Clinical studies have found a variety of mutant genes associated with dilated cardiomyopathy, most gene mutations will lead to HCM and DCM simultaneously, however, the R141W mutation of cTnT protein (arginine (Arg)→tryptophan (Trp)) lead to DCM. Therefore, the transgenic model of the R141W mutation has a specificity for studying the pathogenesis of dilated cardiomyopathy. The cTnTR141W transgenic dilated cardiomyopathy mice model, established in Genetic Center, Institute of Laboratory Animal, Chinese Academy of Medical Sciences, is a good genetically engineer animal model of dilated cardiomyopathy. The mice model of cTnTR141W shows dilated ventricular, thin ventricular wall and decreased cardiac function, which are similar to pathological manifestations of human dilated cardiomyopathy.

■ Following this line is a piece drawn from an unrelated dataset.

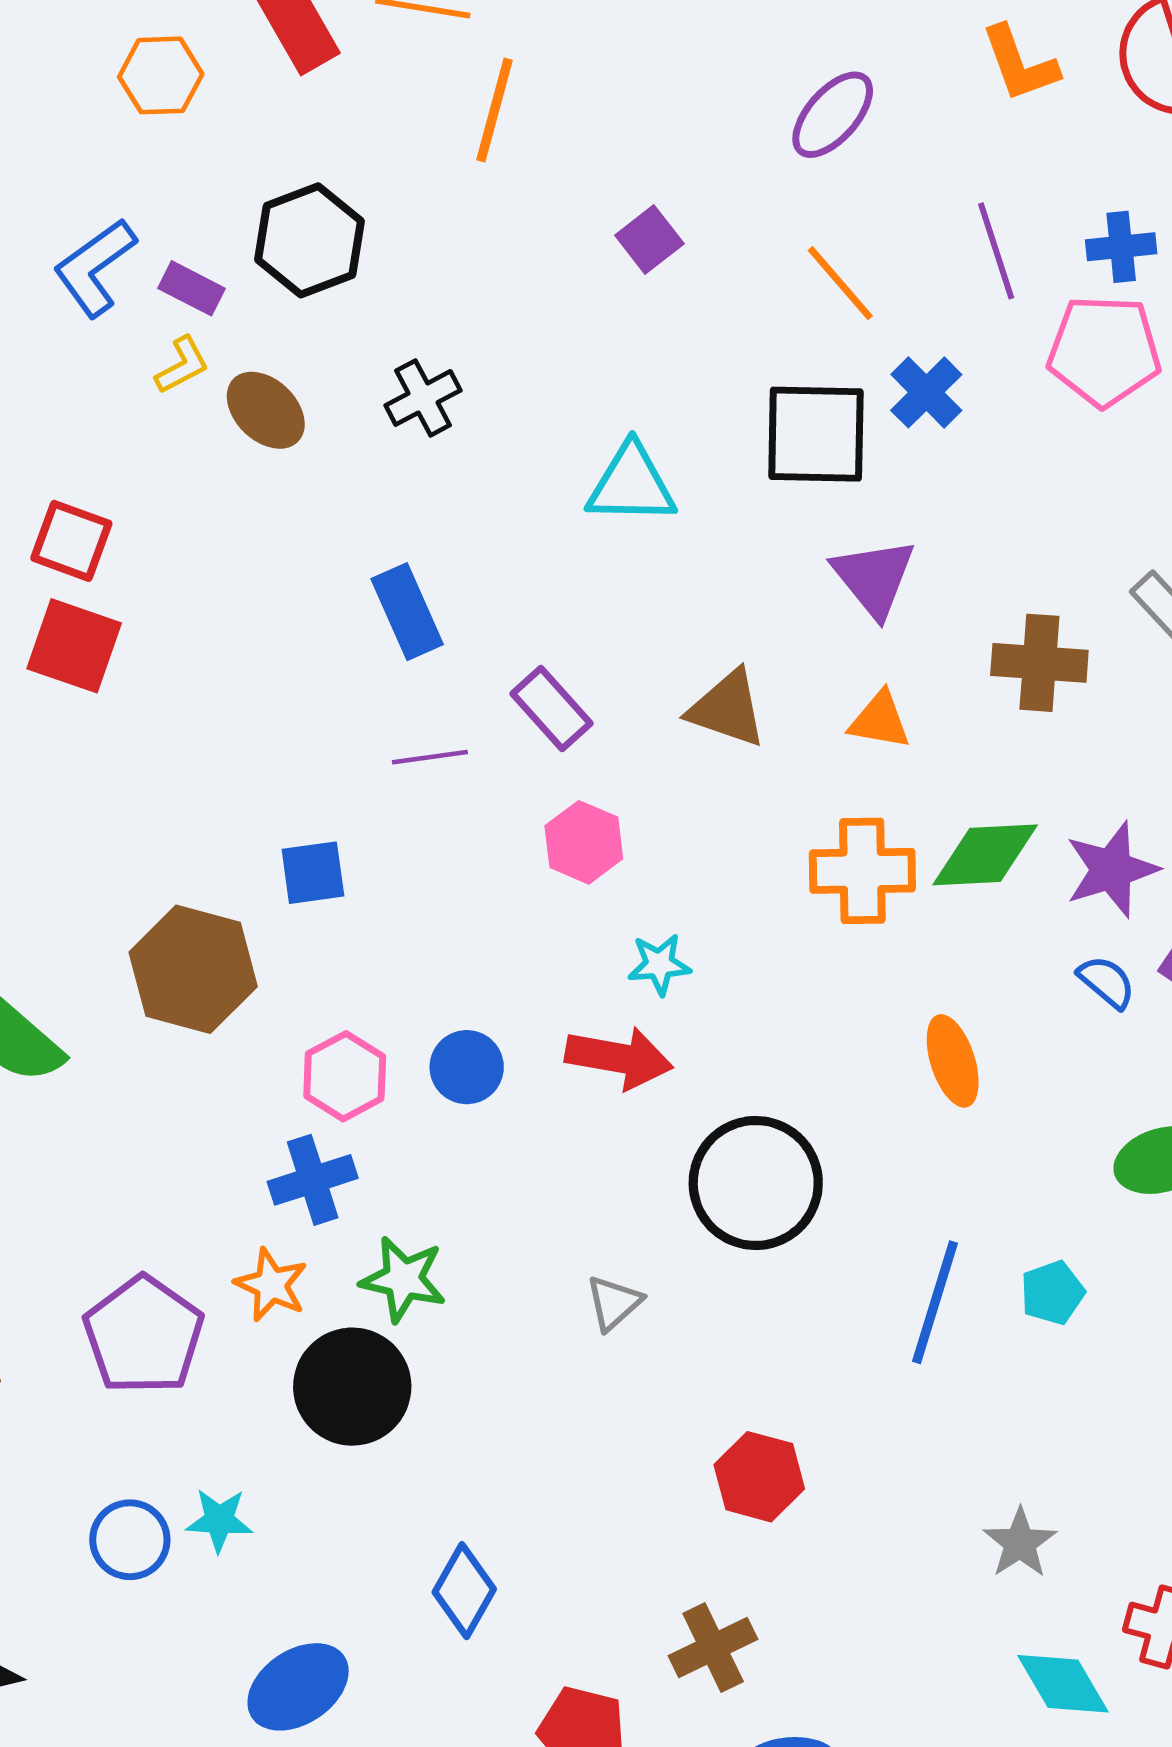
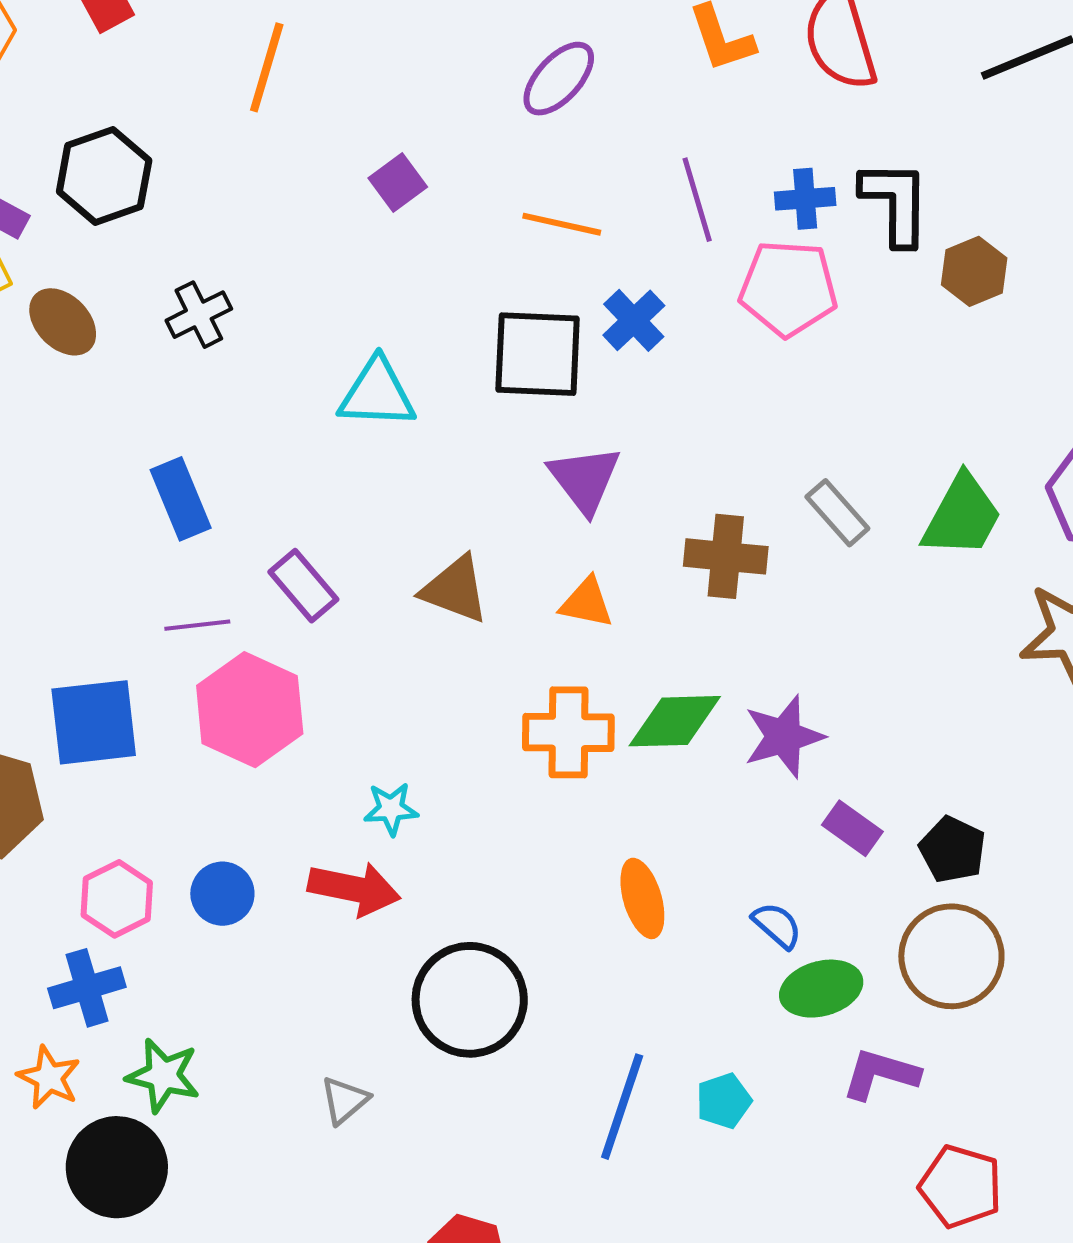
orange line: (840, 283) -> (562, 224), turned -38
pink hexagon: (584, 842) -> (250, 710), moved, size x1.6
blue square: (313, 873) -> (94, 722), size x1.6
blue semicircle: (1107, 982) -> (777, 925), moved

Ginsenoside Rb1 (C54H92O23.H2O) is known as a monomer existing in a certain number of plants, such as Ginseng, and its structure and related biological activities have been reported in the related textbooks and published literatures. However, the application of ginsenoside Rb1 in preparing medicaments for treating family dilated cardiomyopathy has not yet been reported.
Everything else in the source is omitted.